TABLE IV. STATIC POWER DISSIPATION COMPARISON

| Static CMOS Logic |         | DCPAL   |         |  |
|-------------------|---------|---------|---------|--|
| 2-bit             | 4-bit   | 2-bit   | 4-bit   |  |
| 0.514nW           | 1.608nW | 0.072nW | 0.500nW |  |

#### v. Conclusions

The novel barrel shifter circuit named *Bidirectional Barrel Shifter* is proposed in this paper. The design focuses on achieving lower power operation by using the DCPAL. The results show that the power consumed by the 2-bit and 4-bit bidirectional barrel shifter is reduced by 85% and 68% in comparison with the 2-bit and 4-bit bidirectional barrel shifter in static CMOS logic respectively, which indicates the benefit of the method over the conventional methods. The other digital design concerns like reduced latency, leakage, transistor count and improved frequency of operation can be achieved by the use of DCPAL style.
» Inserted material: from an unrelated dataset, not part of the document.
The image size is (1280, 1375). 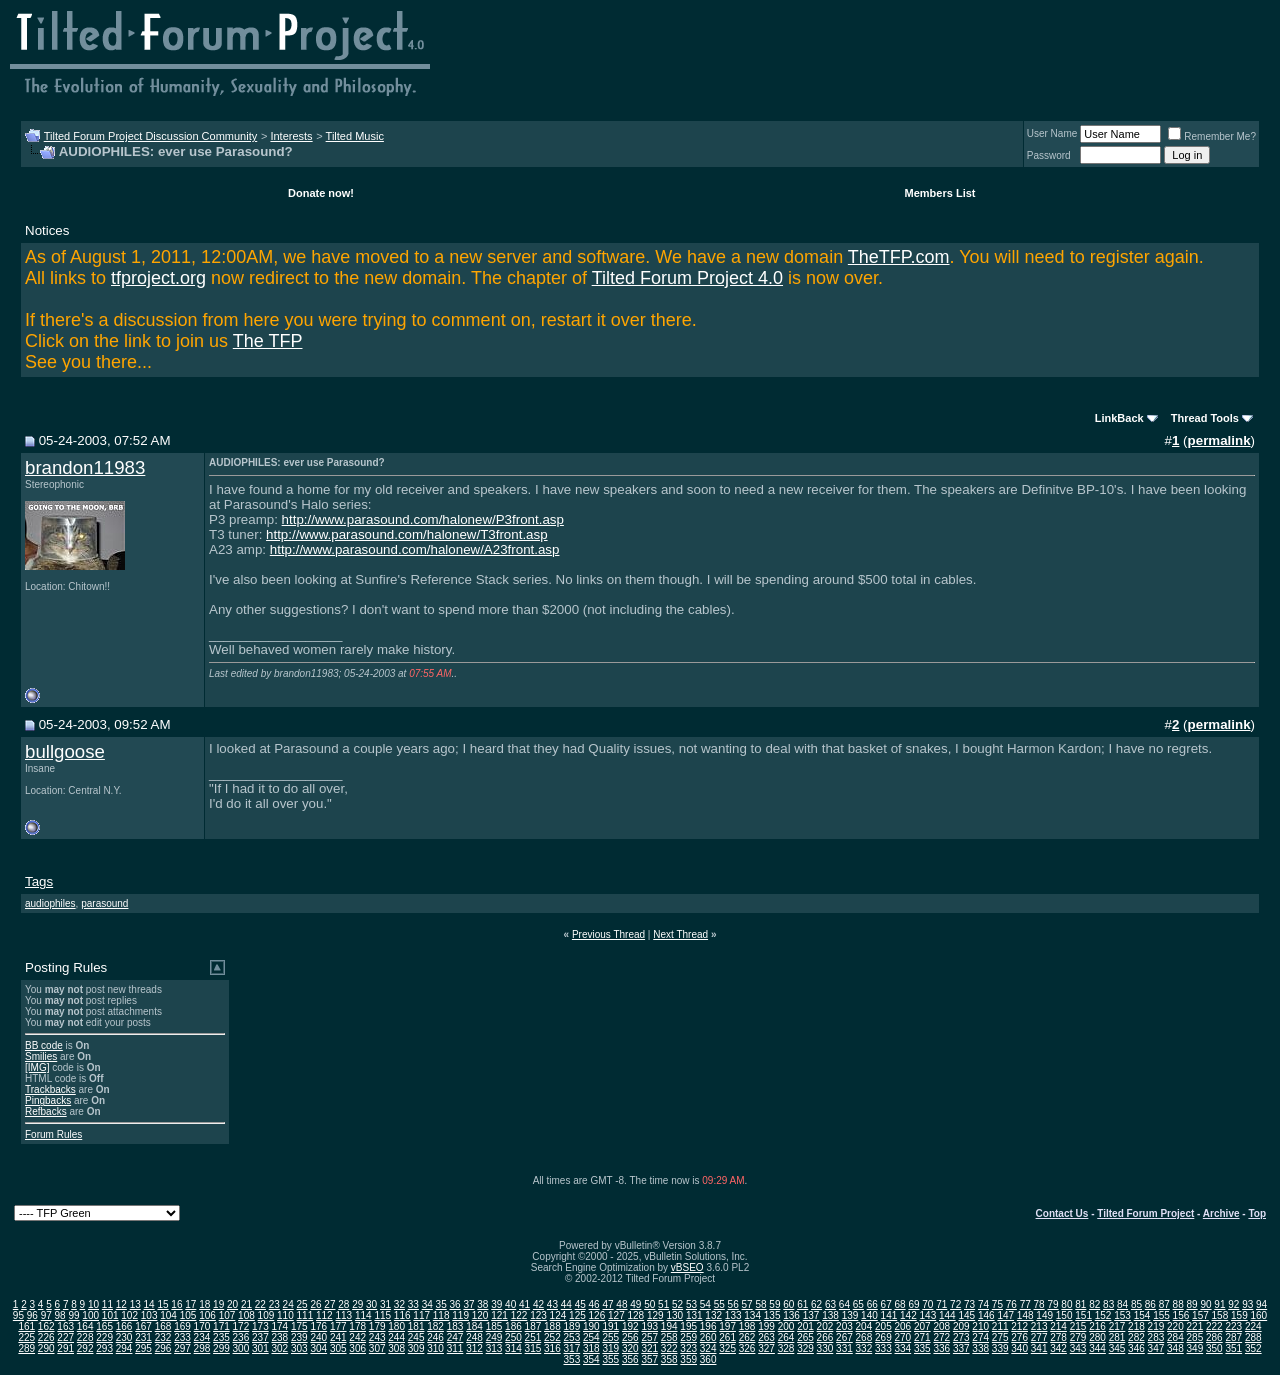 I want to click on 159, so click(x=1239, y=1315).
The capability to shift by more than one bit position in one cycle and to shift or rotate in either of the directions gives added flexibility for the circuit style, which can be included in the implementation of several algorithms.

#### References

- [1] Ramin Rafati, Sied Mehdi Fakhraie and Kenneth Carless Smith (2008). A 16-Bit Barrel-Shifter Implemented in Data-Driven Dynamic Logic(D3L), IEEE Transactions on Circuits and Systems, Vol.53, No. 10
- [2] Kanchana Bhaaskaran, V.S. and Raina, J.P. (2008). Differential cascade adiabatic logic structure for low power, Jl. of Low Power Electronics, Vol.4, No. 2, pp.178-191.
- [3] Ioannis Voyiatzis (2008). An ALU-based BIST scheme for wordorganized RAMs, IEEE Trans. on Computers, Vol.57, No. 5, pp.154-162
- [4] Matthew R. Pillmeier, Michael J. Schulte and E. George Walters (2002). Design alternatives for barrel shifters, Proceedings of SPIE: Advanced Signal Processing Algorithms, Architectures, and Implementations XII, Vol.4791, pp.436-447.
- [5] Prasad D Khandekar and Dr. Mrs. Shaila Subbaraman. Low Power 2:1 MUX for Barrel Shifter, International Conference on Emerging Trends in Engineering and Technology.